Gaming nyaris seri, dengan margin yang sangat kecil
Pengujian gaming dilakukan pada resolusi 1080p dengan GPU Radeon RX 9070 dan RAM DDR5 6000 MT/s. Angka FPS yang dipakai berasal dari kanal YouTube thegamrone.
Di Counter-Strike 2, Intel mencatat 460 FPS dan Ryzen 445 FPS. Di God of War Ragnarok dan Cyberpunk 2077, Intel juga unggul tipis dengan 166 FPS versus 165 FPS, serta 140 FPS versus 139 FPS.
Ryzen membalas di sejumlah game lain. Assassin’s Creed Mirage berjalan di 164 FPS pada Ryzen dan 160 FPS pada Intel, sementara Horizon Forbidden West mencatat 168 FPS versus 160 FPS.
Ryzen juga sedikit lebih cepat di Hogwarts Legacy, Silent Hill f, Dying Light The Beast, dan Stalker 2. Meski begitu, selisih di sebagian besar game tetap kecil dan tidak mengubah fakta bahwa performa gaming keduanya sangat dekat.
Rata-rata, Ryzen 7 9700X hanya sekitar 0,6% lebih cepat dalam pengujian game tersebut. Margin sekecil itu berada di level yang praktis bisa dianggap seri, terutama untuk pengguna PC mid-range.
Harga yang membuat Intel lebih menggoda
Dari sisi banderol, Ryzen 7 9700X dijual seharga $239.99 di Micro Center dan $259.23 di Amazon. Core Ultra 5 250K Plus lebih murah, yakni $199.99 di Micro Center dan $219.99 di Amazon.

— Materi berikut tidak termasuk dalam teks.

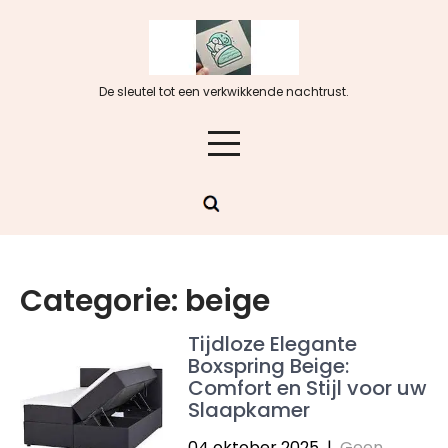
Skip
to
content
De sleutel tot een verkwikkende nachtrust.
Categorie:
beige
Tijdloze Elegante
Boxspring Beige:
Comfort en Stijl voor uw
Slaapkamer
04 oktober 2025
|
Geen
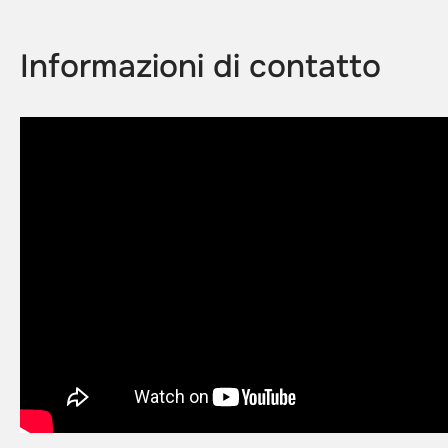
Informazioni di contatto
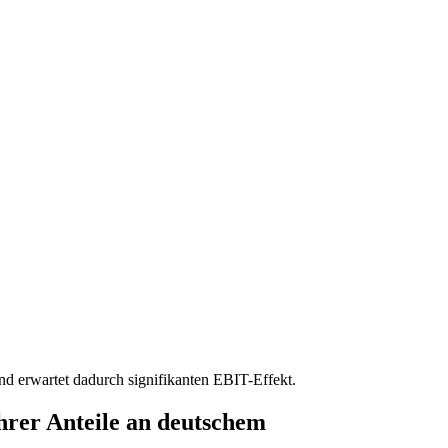
, Finanzen, Sport und Polizei - immer aktuell
 erwartet dadurch signifikanten EBIT-Effekt.
rer Anteile an deutschem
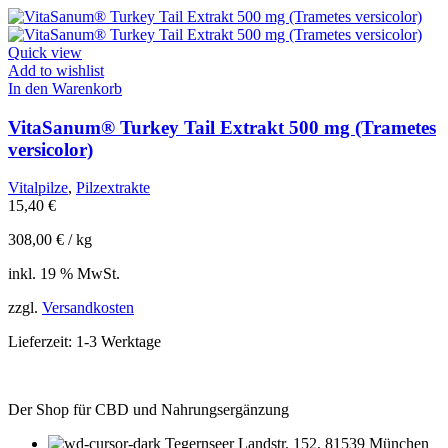
Quick view
Add to wishlist
In den Warenkorb
VitaSanum® Turkey Tail Extrakt 500 mg (Trametes
versicolor)
Vitalpilze
,
Pilzextrakte
15,40
€
308,00
€
/
kg
inkl. 19 % MwSt.
zzgl.
Versandkosten
Lieferzeit:
1-3 Werktage
Der Shop für CBD und Nahrungsergänzung
Tegernseer Landstr. 152, 81539 München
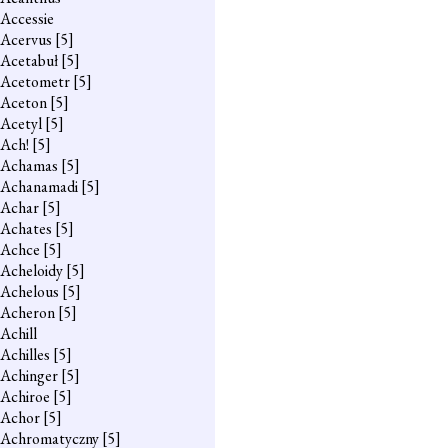
Accessie
Acervus
[5]
Acetabuł
[5]
Acetometr
[5]
Aceton
[5]
Acetyl
[5]
Ach!
[5]
Achamas
[5]
Achanamadi
[5]
Achar
[5]
Achates
[5]
Achce
[5]
Acheloidy
[5]
Achelous
[5]
Acheron
[5]
Achill
Achilles
[5]
Achinger
[5]
Achiroe
[5]
Achor
[5]
Achromatyczny
[5]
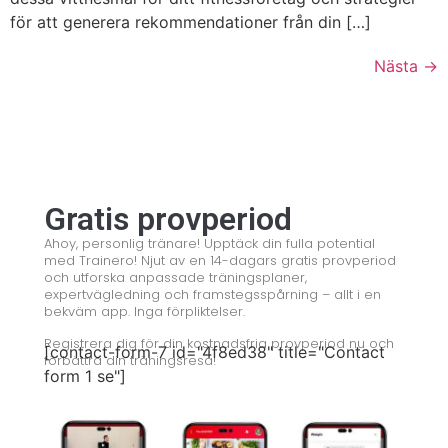
för att generera rekommendationer från din […]
© 2008 – 2024 Copyright © Trainero.com
© 2008 – 2024 Copyright © Trainero.com
All rights reserved
All rights reserved
Nästa
→
Gratis provperiod
Ahoy, personlig tränare! Upptäck din fulla potential
med Trainero! Njut av en 14-dagars gratis provperiod
och utforska anpassade träningsplaner,
expertvägledning och framstegsspårning – allt i en
bekväm app. Inga förpliktelser.
Registrera dig för din kostnadsfria provperiod nu och
[contact-form-7 id="4f8ed38" title="Contact
förbättra din träningsresa!
form 1 se"]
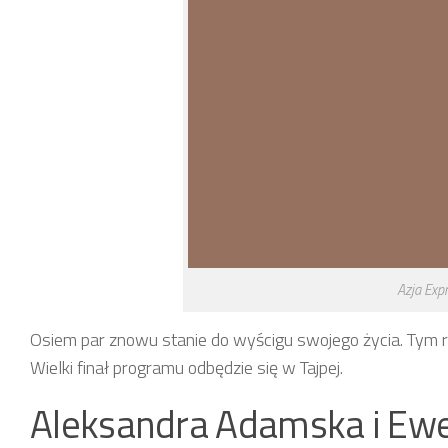
Azja Exp
Osiem par znowu stanie do wyścigu swojego życia. Tym raz
Wielki finał programu odbędzie się w Tajpej.
Aleksandra Adamska i Ew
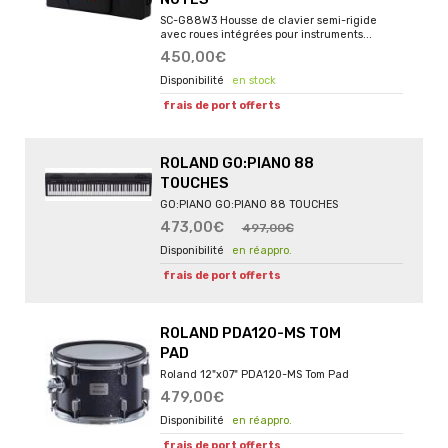
SC-G88W3 Housse de clavier semi-rigide
avec roues intégrées pour instruments...
450,00€
en stock
frais de port offerts
ROLAND GO:PIANO 88
TOUCHES
GO:PIANO GO:PIANO 88 TOUCHES
473,00€
497,00€
en réappro.
frais de port offerts
ROLAND PDA120-MS TOM
PAD
Roland 12"x07" PDA120-MS Tom Pad
479,00€
en réappro.
frais de port offerts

Selisih harga itu membuat Core Ultra 5 250K Plus lebih menarik untuk perakit yang ingin menjaga bujet tetap efisien. Saat performa multi-core juga lebih kuat, nilai yang ditawarkan Intel terasa semakin sulit diabaikan.
Ryzen 7 9700X masih relevan bagi pengguna yang memprioritaskan efisiensi daya, clock tinggi, dan hasil gaming yang hampir selevel. Tetapi untuk kombinasi harga lebih rendah, performa kerja yang lebih tinggi, dan potensi gaming yang bisa naik dengan RAM lebih cepat, Core Ultra 5 250K Plus tampil lebih rasional untuk PC mid-range.